Sandberg recently wrote a book with psychologist Adam Grant on the topic of loss and resilience titled, Option B: Facing Adversity, Building Resilience, and Finding Joy. Throughout the book she talks about the journey of grief that she and her children took after the death of her husband. Part of that journey was to observe traditional Jewish rituals at the time of death: they buried Dave less than two days after he died, they sat Shiva in their home for seven days as visitors came and went, and Sheryl officially mourned her husband’s death for a full thirty days.

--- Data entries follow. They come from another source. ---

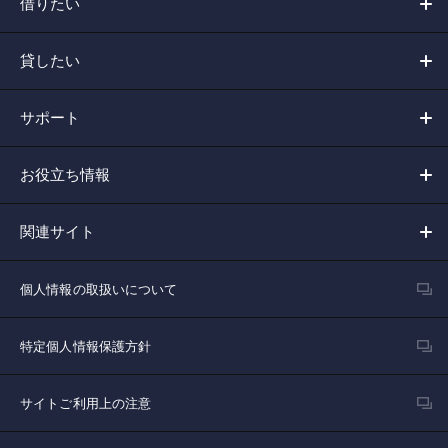
借りたい
貸したい
サポート
お役立ち情報
関連サイト
個人情報の取扱いについて
特定個人情報保護方針
サイトご利用上の注意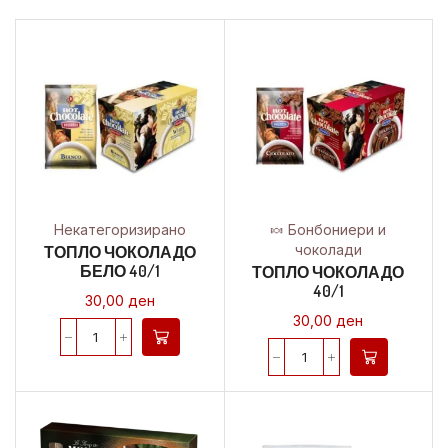
Некатегоризирано
🍬 Бонбониери и
чоколади
ТОПЛО ЧОКОЛАДО
БЕЛО 40/1
ТОПЛО ЧОКОЛАДО
40/1
30,00
ден
30,00
ден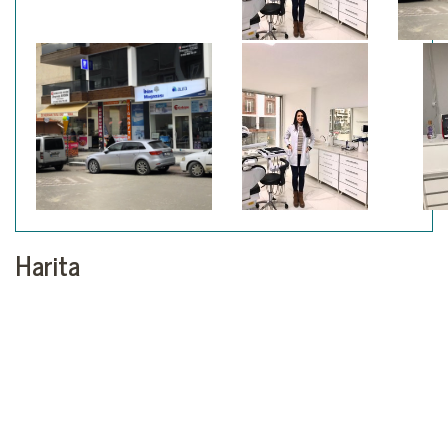
Harita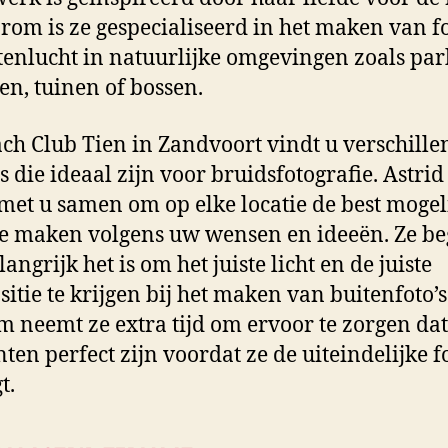
rom is ze gespecialiseerd in het maken van fo
tenlucht in natuurlijke omgevingen zoals par
en, tuinen of bossen.
ach Club Tien in Zandvoort vindt u verschille
es die ideaal zijn voor bruidsfotografie. Astri
et u samen om op elke locatie de best mogel
 te maken volgens uw wensen en ideeën. Ze be
angrijk het is om het juiste licht en de juiste
itie te krijgen bij het maken van buitenfoto’s
 neemt ze extra tijd om ervoor te zorgen dat
ten perfect zijn voordat ze de uiteindelijke f
t.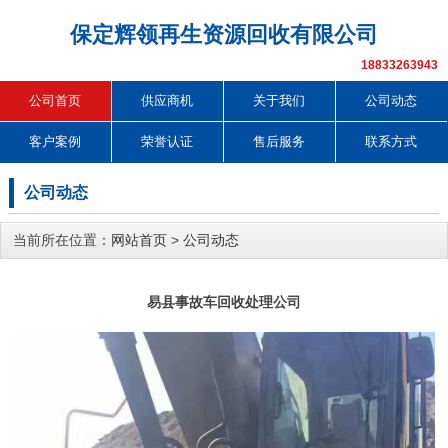
保定辉领再生资源回收有限公司
18833263943
公司首页
供应商机
关于我们
公司动态
客户案例
荣誉认证
售后服务
联系方式
公司动态
当前所在位置：
网站首页
>
公司动态
易县事故车回收处理公司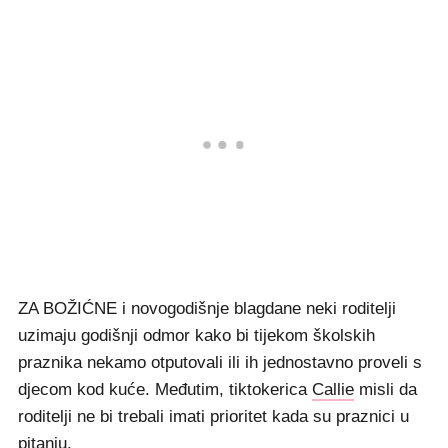
ZA BOŽIĆNE i novogodišnje blagdane neki roditelji
uzimaju godišnji odmor kako bi tijekom školskih
praznika nekamo otputovali ili ih jednostavno proveli s
djecom kod kuće. Međutim, tiktokerica
Callie
misli da
roditelji ne bi trebali imati prioritet kada su praznici u
pitanju.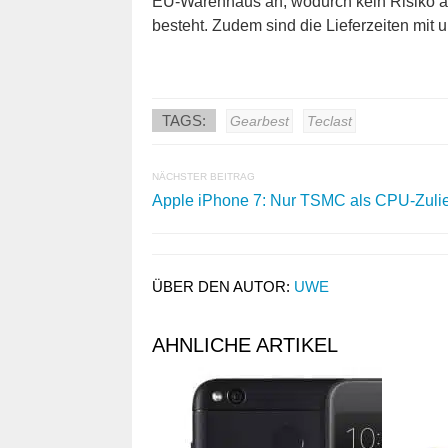
EU-Warenhaus an, wodurch kein Risiko au
besteht. Zudem sind die Lieferzeiten mit
TAGS:
Gearbest
Teclast
NÄCHSTER BEITRAG
Apple iPhone 7: Nur TSMC als CPU-Zulie
ÜBER DEN AUTOR:
UWE
AHNLICHE ARTIKEL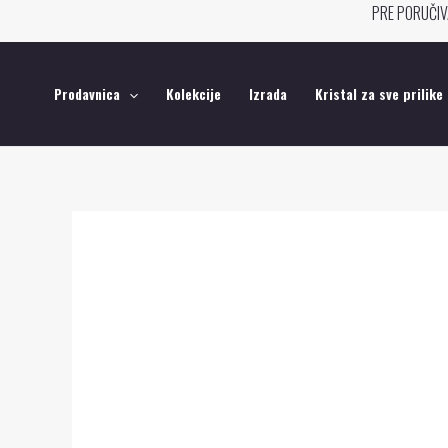
Pređi
PRE PORUČIV
na
sadržaj
Prodavnica
Kolekcije
Izrada
Kristal za sve prilike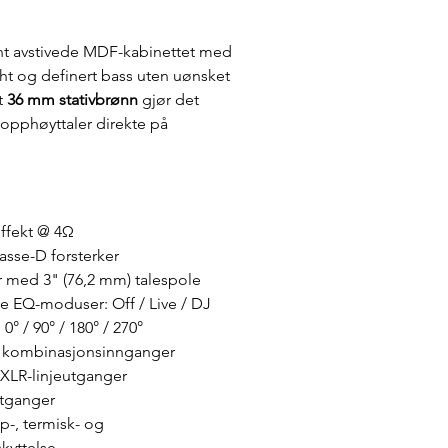
rnt avstivede MDF-kabinettet med 
ight og definert bass uten uønsket 
t 
36 mm stativbrønn
 gjør det 
opphøyttaler direkte på 
ffekt @ 4Ω
asse-D forsterker
r med 3" (76,2 mm) talespole
e EQ-moduser: Off / Live / DJ
0° / 90° / 180° / 270°
4" kombinasjonsinnganger
e XLR-linjeutganger
utganger
ip-, termisk- og 
kyttelse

After the official thirty days of mourning came to an end, Sheryl noticed something both profoundly sad and absurdly funny about the people around her. She writes, “People continually avoided the subject. I went to a close friend’s house for dinner, and she and her husband made small talk the entire time. I listened, mystified, keeping my thoughts to myself. You’re right, [I thought], the Warriors are really crushing it [this season]. And you know who really loved that team? Dave. I got emails from friends asking me to fly to their cities to speak at their events without even acknowledging that travel might be more difficult for me now. Oh, it’s just an overnight? Sure, I’ll see if Dave can come back to life and put the kids to bed. I ran into friends at local parks who talked about the weather. Yes. The weather has been weird with all this rain and death.”

In this, Sandberg gives voice to the frustration that every person experiences when they suffer loss. We’ve all been there at one time or another. People mean well; trying to say something comforting to someone who is mourning is one of the most awkward and difficult things to do. My grandmother told me once that she doesn’t want to have a viewing when she dies because people will pass by the casket and say, “Oh, doesn’t she look good?” and the answer to that is, “No. She doesn’t look good. She’s dead.” And we’re all guilty of this from time to time. We know someone who has experienced a tremendous loss and we are at a loss as to what to say. We talk about how the deceased was a good person; we recall memories of good times and crazy adventures; we speak confidently about how they are in a better place. The reality is, these words just make it more painful. Yes, he was a good person but it would be nice if they were still here. Yes, we had good times with her but I want more of those good times. Yes, she might be in a better place, but I’d rather they were here right now.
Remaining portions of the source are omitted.